===============================
LMirror - large scale mirroring
===============================

Copyright
=========

LMirror is Copyright (C) 2010 Robert Collins <robertc@robertcollins.net>

LMirror is free software: you can redistribute it and/or modify it under the
terms of the GNU General Public License as published by the Free Software
Foundation, either version 3 of the License, or (at your option) any later
version.

This program is distributed in the hope that it will be useful, but WITHOUT ANY
WARRANTY; without even the implied warranty of MERCHANTABILITY or FITNESS FOR A
PARTICULAR PURPOSE.  See the GNU General Public License for more details.
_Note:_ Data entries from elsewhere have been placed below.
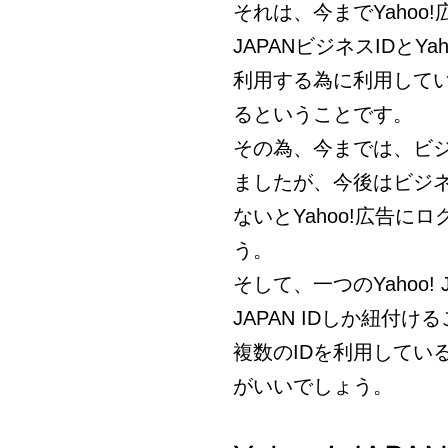
それは、今までYahoo!
JAPANビジネスIDとY
利用する為に利用しているY
るということです。
その為、今までは、ビジネ
ましたが、今後はビジネス
ないとYahoo!広告
う。
そして、一つのYahoo! 
JAPAN IDしか紐付
複数のIDを利用してい
がいいでしょう。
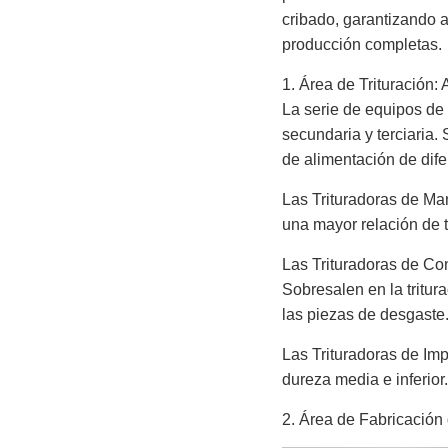
cribado, garantizando a
producción completas.
1. Área de Trituración:
La serie de equipos de 
secundaria y terciaria.
de alimentación de dife
Las Trituradoras de Ma
una mayor relación de t
Las Trituradoras de Con
Sobresalen en la tritur
las piezas de desgaste
Las Trituradoras de Im
dureza media e inferior
2. Área de Fabricación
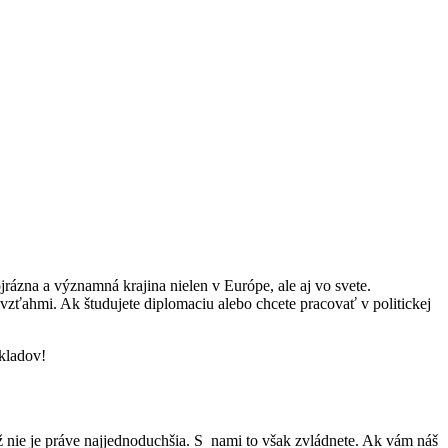
jrázna a významná krajina nielen v Európe, ale aj vo svete.
vzťahmi. Ak študujete diplomaciu alebo chcete pracovať v politickej
ákladov!
ež nie je práve najjednoduchšia. S nami to však zvládnete. Ak vám náš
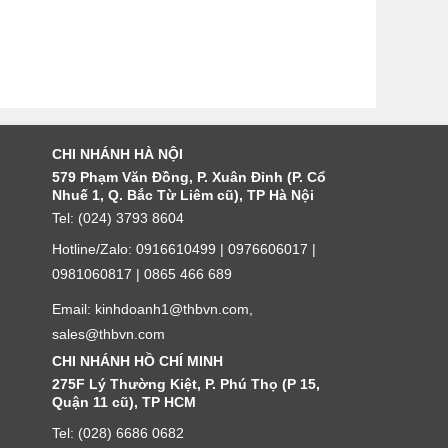
CHI NHÁNH HÀ NỘI
579 Phạm Văn Đồng, P. Xuân Đỉnh (P. Cổ
Nhuế 1, Q. Bắc Từ Liêm cũ), TP Hà Nội
Tel: (024) 3793 8604
Hotline/Zalo: 0916610499 | 0976606017 |
0981060817 | 0865 466 689
Email: kinhdoanh1@thbvn.com,
sales@thbvn.com
CHI NHÁNH HỒ CHÍ MINH
275F Lý Thường Kiệt, P. Phú Thọ (P 15,
Quận 11 cũ), TP HCM
Tel: (028) 6686 0682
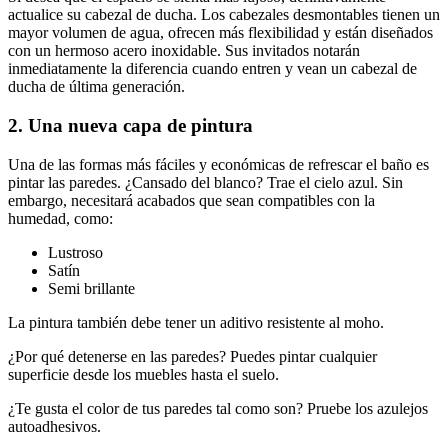
actualice su cabezal de ducha. Los cabezales desmontables tienen un
mayor volumen de agua, ofrecen más flexibilidad y están diseñados
con un hermoso acero inoxidable. Sus invitados notarán
inmediatamente la diferencia cuando entren y vean un cabezal de
ducha de última generación.
2. Una nueva capa de pintura
Una de las formas más fáciles y económicas de refrescar el baño es
pintar las paredes. ¿Cansado del blanco? Trae el cielo azul. Sin
embargo, necesitará acabados que sean compatibles con la
humedad, como:
Lustroso
Satín
Semi brillante
La pintura también debe tener un aditivo resistente al moho.
¿Por qué detenerse en las paredes? Puedes pintar cualquier
superficie desde los muebles hasta el suelo.
¿Te gusta el color de tus paredes tal como son? Pruebe los azulejos
autoadhesivos.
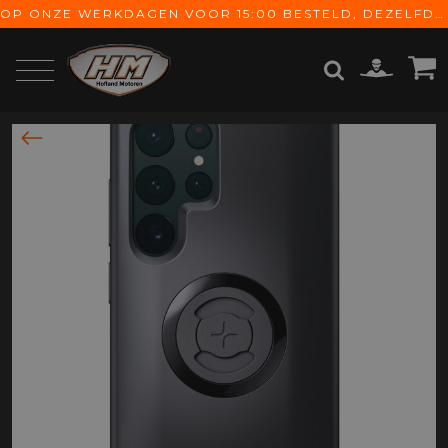
OP ONZE WERKDAGEN VOOR 15:00 BESTELD, DEZELFDE DAG VERZONDEN! GRATIS VERZENDING VANAF € 65,-
ZOEKEN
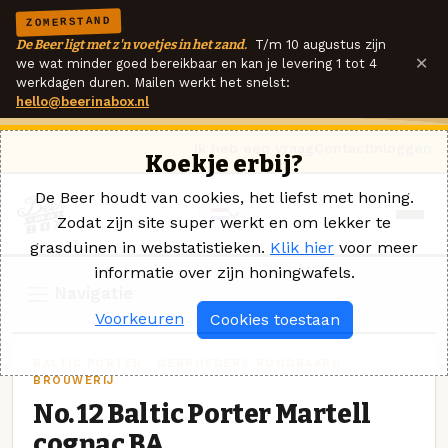
ZOMERSTAND
De Beer ligt met z'n voetjes in het zand.
T/m 10 augustus zijn
×
we wat minder goed bereikbaar en kan je levering 1 tot 4
werkdagen duren. Mailen werkt het snelst:
hello@beerinabox.nl
Ik heb een vraag
Contact
Inloggen
Koekje erbij?
De Beer houdt van cookies, het liefst met honing.
Zodat zijn site super werkt en om lekker te
grasduinen in webstatistieken.
Klik hier
voor meer
informatie over zijn honingwafels.
Navigatie
Voorkeuren
Cookies toestaan
BALTIC PORTER · GEBROEDERS ROODBAARD
BROUWERIJ
No. 12 Baltic Porter Martell
cognac BA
You should have received a copy of the GNU General Public License along with
this program.  If not, see <http://www.gnu.org/licenses/>.
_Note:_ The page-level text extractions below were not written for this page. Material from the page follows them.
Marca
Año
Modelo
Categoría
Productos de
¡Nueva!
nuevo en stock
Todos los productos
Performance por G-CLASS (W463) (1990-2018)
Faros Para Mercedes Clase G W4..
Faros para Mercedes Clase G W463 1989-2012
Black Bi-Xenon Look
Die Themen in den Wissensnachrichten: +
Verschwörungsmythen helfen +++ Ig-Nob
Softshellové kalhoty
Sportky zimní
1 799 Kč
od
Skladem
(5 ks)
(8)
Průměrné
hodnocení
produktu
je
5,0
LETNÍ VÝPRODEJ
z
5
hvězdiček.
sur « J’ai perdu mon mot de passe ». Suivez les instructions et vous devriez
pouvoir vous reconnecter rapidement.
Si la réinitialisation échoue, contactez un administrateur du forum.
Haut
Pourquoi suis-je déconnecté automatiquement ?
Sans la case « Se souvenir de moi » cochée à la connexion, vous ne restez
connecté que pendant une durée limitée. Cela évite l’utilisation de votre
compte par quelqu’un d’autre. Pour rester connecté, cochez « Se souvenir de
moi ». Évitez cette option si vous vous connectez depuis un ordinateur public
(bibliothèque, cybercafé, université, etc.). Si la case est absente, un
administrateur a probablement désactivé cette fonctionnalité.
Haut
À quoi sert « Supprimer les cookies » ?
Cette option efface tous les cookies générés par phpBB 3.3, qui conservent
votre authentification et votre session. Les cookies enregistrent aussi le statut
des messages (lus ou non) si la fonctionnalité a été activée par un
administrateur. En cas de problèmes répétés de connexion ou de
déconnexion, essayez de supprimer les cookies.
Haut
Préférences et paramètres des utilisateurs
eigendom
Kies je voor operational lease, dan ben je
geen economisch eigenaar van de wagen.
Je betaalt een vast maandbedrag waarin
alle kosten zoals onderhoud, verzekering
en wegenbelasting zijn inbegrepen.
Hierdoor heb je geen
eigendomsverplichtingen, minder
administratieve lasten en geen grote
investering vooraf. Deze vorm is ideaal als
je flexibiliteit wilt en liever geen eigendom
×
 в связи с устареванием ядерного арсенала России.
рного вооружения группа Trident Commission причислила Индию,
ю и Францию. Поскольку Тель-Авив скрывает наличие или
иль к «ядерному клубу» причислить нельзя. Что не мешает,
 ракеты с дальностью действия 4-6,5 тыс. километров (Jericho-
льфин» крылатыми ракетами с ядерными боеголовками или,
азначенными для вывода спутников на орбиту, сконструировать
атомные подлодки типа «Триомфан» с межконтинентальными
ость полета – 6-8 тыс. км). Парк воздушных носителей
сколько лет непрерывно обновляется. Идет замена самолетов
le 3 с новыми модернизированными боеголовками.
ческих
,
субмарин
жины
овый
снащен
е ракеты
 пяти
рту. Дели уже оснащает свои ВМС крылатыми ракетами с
In the LMirror source tree the file COPYING.txt contains the GNU General Public
License version 3.

Core concepts
=============

LMirror is a distributed, peer to peer system: any member (node) in an LMirror
network can be configured to be either a receiver, a sender, or both. A
directory structure to mirror is called a mirror set. Mirroring is a one way
process - there has to be a 'root mirror' that originates all changes to be
mirrored for a mirror set. A receiver can receive the same mirror set from
multiple senders, and some (or all) of those senders can receive the mirror
set back too. This permits redundancy in the mirror topology. At any point in
time, a receiver will only receive a transmission from one sender.
Transmissions can be initiated from senders (signal) or receivers (poll) and
can be dumb (FTP/HTTP/NFS) or smart (LMirror). Signalling requires some way
for senders to tell receivers to initiate a transmission; polling requires
receivers to check on a regular basis. Both signalling and polling can be
used at once. Mirror sets consist of configuration data and an LMirror managed
collection of metadata which is used by LMirror to perform transmission of
changes.

Definitions
+++++++++++

* Node: A configured mirror set on a machine.
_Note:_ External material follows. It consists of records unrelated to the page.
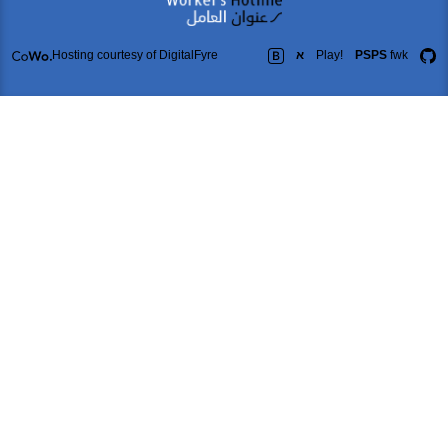
PSPS
Play!
א
Hosting courtesy of DigitalFyre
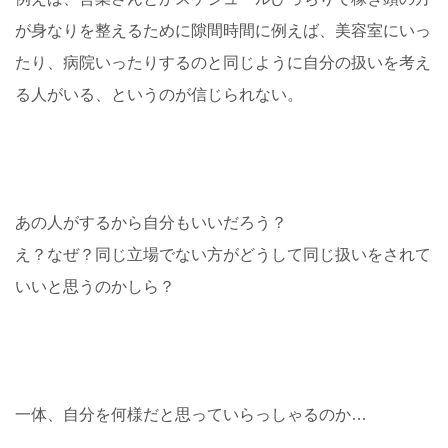
が身なりを整えるために隙間時間に例えば、美容室にいっ
たり、病院いったりするのと同じように自分の扱いを考え
る人がいる、というのが信じられない。
あの人がするから自分もいいだろう？
え？なぜ？同じ立場でない方がどうして同じ扱いをされて
いいと思うのかしら？
一体、自分を何様だと思っていらっしゃるのか…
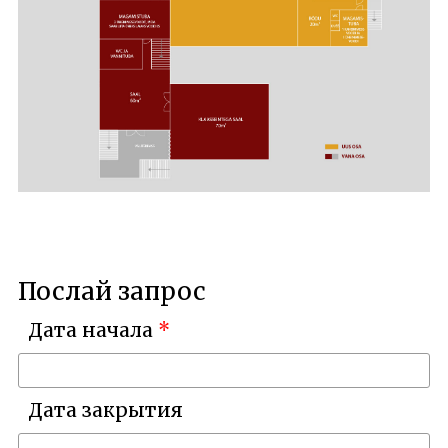
Послай запрос
Дата начала
Дата закрытия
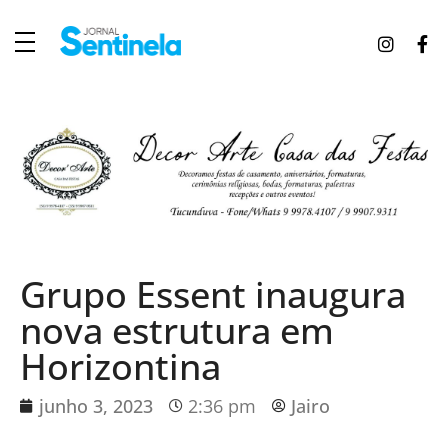
J
ornal Sentinela
Fique atualizado com as notícias de Tucunduva, Tuparendi, Novo Machado e Porto Mauá.
Grupo Essent inaugura
nova estrutura em
Horizontina
junho 3, 2023
2:36 pm
Jairo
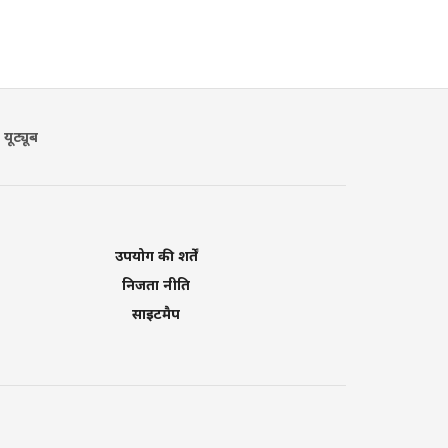
यूट्यूब
उपयोग की शर्तें
निजता नीति
साइटमैप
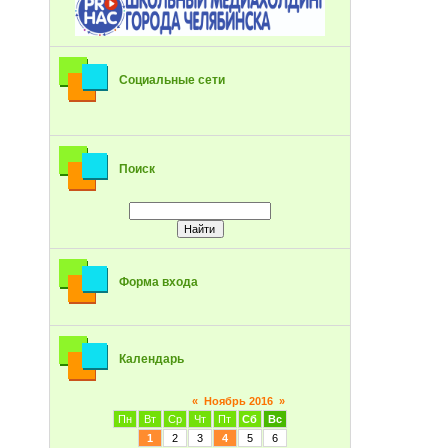
Социальные сети
Поиск
Форма входа
Календарь
«
Ноябрь 2016
»
Пн
Вт
Ср
Чт
Пт
Сб
Вс
1
2
3
4
5
6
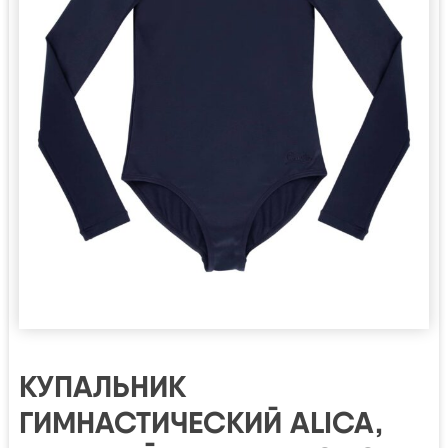
КУПАЛЬНИК
ГИМНАСТИЧЕСКИЙ ALICA,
* Dumb protocol: When a transmission is done by accessing the LMirror metadata
  over a simple virtual file system such as FTP/SFTP/plain HTTP, this is
  referred to as using a Dumb protocol. In this mode all the logic executes on
  the receiver.

* Smart protocol: When a transmission is done by making RPC calls from an
  LMirror process running on the receiver to an LMirror process running on the
  sender, this is referred to as using a Smart protocol. The smart protocol
  can eliminate many round trips that occur when using dumb protocols and is
  generally a more efficient way to mirror. In principle different sorts of
  RPC mechanism are supported, but lmirror currently only supports HTTP. The
  ``lmirror serve`` command will start up an HTTP server to serve one or more
  mirror sets.

* Sender: A node which other nodes can receive updates from. By default
  all nodes count as senders for dumb protocols, but specific configuration
  is needed to permit a node to act as a smart sender.

* Mirror set: A collection of files and directories to mirror. The definition
  for a mirror set is stored in a .lmirror/sets/<name> directory typically
  located at the top directory of the set. The definition for a mirror set
  includes what directories and files to mirror, ordering constraints to use
  when copying those files. The metadata that LMirror creates for a mirror set
  is stored in .lmirror/metadata/<name>. This is usually adjacent to the set
  definition but does not need to be.

* Root node: The one (there must be one, and only one) node in a LMirror
  network that is not configured to receive from any other nodes. This node
  is the 'master' that introduces all changes to the network. Any node in the
  network that has at least all the changes present on any other node can be
  take over the root role at any point: there is no unique data on the root.

* Transmission: The act of copying new changes from a sender to a receiver,
  including updating of the metadata on the receiver to record that the
  transmission has happened.

* Signal trigger: Using a signal from the sender to trigger receivers to
  perform a transmission. Signals can be anything which arranges for the
  receiver to initiate a transmission: they can in principle include:

  * email

  * xmpp

  * ssh

  * ...

  Currently LMirror has no built in signalling facility.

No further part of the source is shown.